The thing my worst sexual encounters all have in common is that they were instigated by men I thought I could trust. The guy who put his hands where he knew I didn’t want them, and dared me to do something about it. The guy who called me frigid when I didn’t let him grope me in a hotel hallway. The guys who avoided defining our relationship because they liked getting whatever they wanted, and being accountable for nothing.
Emotional coercion is still coercion. Pretending to love someone or to want a relationship with someone is still shitty. Bullying someone into sex with words isn’t much better than bullying someone into sex with fists.
Coercion looks like bullying, manipulation, or “smooth talk” that maneuvers past someone’s defenses, sometimes supplemented with alcohol. Coercion is Barney in “How I Met Your Mother,” mocking the women he sleeps with because they believe his outrageous lies. The most outrageous lie he tells is that he’s in love with them. There’s something deeply sick about a culture that thinks lying to somebody about being in love with them is funny.
It seems to me that men (yes, this is a gender thing) have taken to applying the word “consent” to any situation in which a woman eventually says something other than “No.”
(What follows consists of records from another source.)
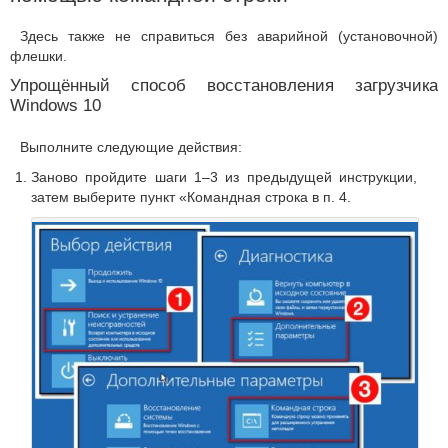
Здесь также не справиться без аварийной (установочной)
флешки.
Упрощённый способ восстановления загрузчика
Windows 10
Выполните следующие действия:
Заново пройдите шаги 1–3 из предыдущей инструкции,
затем выберите пункт «Командная строка в п. 4.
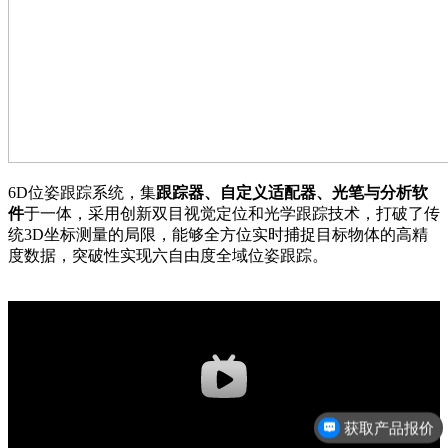
6D位姿跟踪系统，集
跟踪器、自定义适配器、光笔与分析软
件
于一体，采用创新双目视觉定位和光学跟踪技术，打破了传
统3D坐标测量的局限，能够全方位实时捕捉目标物体的高精
度数据，突破性实现六自由度全域位姿跟踪。
获取产品报价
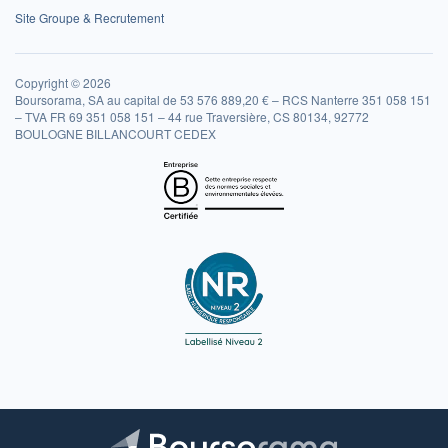
Site Groupe & Recrutement
Copyright © 2026
Boursorama, SA au capital de 53 576 889,20 € – RCS Nanterre 351 058 151
– TVA FR 69 351 058 151 – 44 rue Traversière, CS 80134, 92772
BOULOGNE BILLANCOURT CEDEX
To clarify: It isn’t consent just because she “lets” you. It isn’t consent if you “get” her to do it — through calculating words, a guilt trip, sheer physical strength, etc. It isn’t consent if you get to second or third or any base at all while she’s shoving your hands away or asking you to slow down. And you’re not a “sex god” for pushing past the boundaries of someone who’s unsure. You’re a perpetrator.
Of course people of all gender identities are capable of betraying those they care about and perpetrating sexual harm. However, men, for the most part, are encouraged more than others to view women as conquerable territory. Women, for the most part, are taught to blame ourselves when men enter the territory of our bodies without asking first. It’s important to be aware of the ways gender conditioning shapes you. You’re affected by what you’re taught it means to be a “good man” or a “good woman.” You’re affected by whether you were taught to view your body as a weapon, or as a piece of real estate.
While women of course need to learn to be assertive, no amount of self-defense is ever going to substitute for men who believe that women don’t deserve respect. No amount of consent-based sex ed is going to fix a man who can’t distinguish between his interest in a woman, and her interest in him.
The principles of consent aren’t actually hard to understand. If he says she consented and she says she didn’t, then she didn’t consent. If she’s silent and doesn’t expressly say, “Stop,” but she didn’t say yes either, and she’s not kissing or touching you back, she still didn’t consent.
If she doesn’t make it clear that she wants to, and you do it anyway, then she didn’t consent.
This has always been true. The laws have changed and the social norms are changing, but the reality of what constitutes a consensual sexual encounter has not changed. The only difference is that men are suddenly being held accountable.
I encourage all of us to hold each other accountable, in all our relationships. Ask for permission before you touch someone you don’t know. Ask your partner if any new sex act is alright before you “just try it.” If there’s any new territory you’d like to enter with someone, ask before you do.
The goal here, in case it’s not clear, is to treat those around you like human beings, not walking, talking toys. The goal is to hold yourself accountable for how you treat someone when they’re vulnerable. The goal is to hold yourself accountable for what you do with the power you have.
That’s the true measure of a human being’s sexual worth. Not what they can manipulate or force or coerce their partner into doing.